* **What you have to do**: Beginning at the line that contains "السؤال الثاني والخمسون", reproduce every line to the end of the material without changing any of them.

* **Data excerpts**:
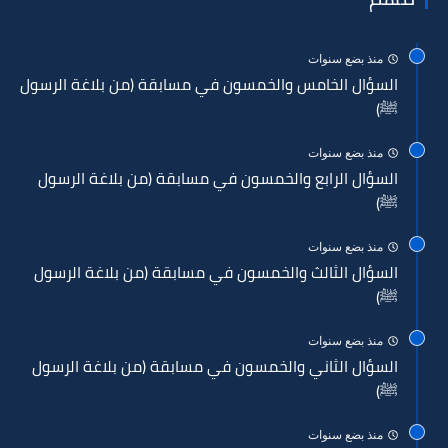
منذ بضع سنوات
السؤال الخامس والخمسون في مسابقة (من بلاغة الرسول
ﷺ)
منذ بضع سنوات
السؤال الرابع والخمسون في مسابقة (من بلاغة الرسول
ﷺ)
منذ بضع سنوات
السؤال الثالث والخمسون في مسابقة (من بلاغة الرسول
ﷺ)
منذ بضع سنوات
السؤال الثاني والخمسون في مسابقة (من بلاغة الرسول
ﷺ)
منذ بضع سنوات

* **Response to the task**:
السؤال الثاني والخمسون في مسابقة (من بلاغة الرسول
ﷺ)
منذ بضع سنوات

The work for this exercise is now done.